But the real-life situation is even simpler than that. 
No one ever asks how it should have been done, so the 
programmer's choice of algorithm is normally hidden and @ 
unquestioned. At that, if anyone does question the 
running time, then a quick switch can be made to a more 
efficient sorting scheme (and the programmer acquires a 
Hero medal). 


But let's go back to what bubble sorting is all about. 
There is one sorting scheme that is definitely more 
inefficient, but which gets labelled "bubble sorting" in 
some texts: Scan the array to find the smallest value and 
exchange it for the first item; scan the remaining items to 
find the smallest and exchange it for the second item; and 
do this (K-1) times. Whatever this algorithm is, it is 
not bubble sorting. 


What might be considered the basic interchange 
algorithm is given in the accompanying flowchart, made up 
to deal with 100 items to be sorted. In each sweep across 
the data array, each pair of adjacent items is compared and, 
if necessary, interchanged to establish ascending order for 
that pair. If an interchange is made, then a trigger, T, 
is set to one (the trigger having been set to zero before 
any sweep begins). When the trigger is still zero at the 
end of a sweep, the sort is complete (and the last sweep was 
a sequence check). The scheme tends to capitalize on 
any ordering that exists; for a set of data already in order, 
Just one sweep is needed. For data that is exactly in 
reverse order, the scheme calls for K(K-1)(1/2) interchanges 
(box L on the flowchart) and K(K-1) comparisons (box H). 

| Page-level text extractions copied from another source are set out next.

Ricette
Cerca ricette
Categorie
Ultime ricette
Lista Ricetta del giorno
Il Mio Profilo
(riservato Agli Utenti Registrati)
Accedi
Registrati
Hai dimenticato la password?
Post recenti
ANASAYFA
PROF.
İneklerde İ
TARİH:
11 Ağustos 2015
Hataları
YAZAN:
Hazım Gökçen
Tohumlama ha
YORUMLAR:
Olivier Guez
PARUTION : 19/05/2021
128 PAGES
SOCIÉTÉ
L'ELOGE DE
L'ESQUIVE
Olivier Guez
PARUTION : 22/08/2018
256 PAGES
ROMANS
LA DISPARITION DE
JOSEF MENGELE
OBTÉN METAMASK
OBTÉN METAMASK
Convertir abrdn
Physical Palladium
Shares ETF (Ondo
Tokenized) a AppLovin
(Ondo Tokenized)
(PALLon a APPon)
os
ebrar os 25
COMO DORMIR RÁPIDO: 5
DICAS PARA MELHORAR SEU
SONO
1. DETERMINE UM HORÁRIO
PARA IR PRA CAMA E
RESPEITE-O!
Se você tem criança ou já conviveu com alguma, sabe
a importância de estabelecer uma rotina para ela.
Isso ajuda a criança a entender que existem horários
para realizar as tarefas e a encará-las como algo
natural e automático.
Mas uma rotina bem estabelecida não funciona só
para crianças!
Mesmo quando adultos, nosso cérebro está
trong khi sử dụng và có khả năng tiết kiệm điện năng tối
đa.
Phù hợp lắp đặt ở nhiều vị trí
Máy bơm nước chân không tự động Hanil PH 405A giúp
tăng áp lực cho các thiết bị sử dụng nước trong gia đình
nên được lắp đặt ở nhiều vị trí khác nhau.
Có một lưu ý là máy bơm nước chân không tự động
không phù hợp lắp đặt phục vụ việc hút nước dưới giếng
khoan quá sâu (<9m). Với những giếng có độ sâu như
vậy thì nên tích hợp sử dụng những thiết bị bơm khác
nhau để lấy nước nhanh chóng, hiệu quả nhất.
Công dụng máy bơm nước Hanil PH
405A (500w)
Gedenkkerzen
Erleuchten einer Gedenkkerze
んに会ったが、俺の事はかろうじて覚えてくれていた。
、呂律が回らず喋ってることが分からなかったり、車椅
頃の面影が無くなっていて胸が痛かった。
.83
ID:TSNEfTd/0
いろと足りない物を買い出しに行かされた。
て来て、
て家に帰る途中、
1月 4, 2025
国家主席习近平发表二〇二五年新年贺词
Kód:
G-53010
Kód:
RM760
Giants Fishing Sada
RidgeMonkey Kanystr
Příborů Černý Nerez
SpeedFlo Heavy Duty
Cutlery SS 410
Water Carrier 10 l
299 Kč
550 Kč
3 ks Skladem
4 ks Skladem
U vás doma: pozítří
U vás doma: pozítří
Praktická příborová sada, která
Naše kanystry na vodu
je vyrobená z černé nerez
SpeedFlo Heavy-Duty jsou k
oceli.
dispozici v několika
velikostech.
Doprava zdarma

A simpler version leaves out the test involving the 
trigger, T. Instead, it calls for (K-1) sweeps to be 
made in every case. The coding is even simpler than in 
the fundamental case (simply arrange to count (K-1) sweeps 
at box K), but the method as usually presented takes no 
account of existing order in the data. 


From that point, there are dozens of possible 
variations. The’ name of the scheme implies that, after 
one sweep, the largest number is at the far right end of 
the array (authors differ as to whether this is the "top" 
or the "bottom" of the array), and hence all subsequent 
sweeps can be shortened; in fact, each sweep can be one 
item shorter. Thus, the test at box J can be altered by 
one at the end of each sweep. The test for interchanges 
involving the trigger, T, may or may not still be included.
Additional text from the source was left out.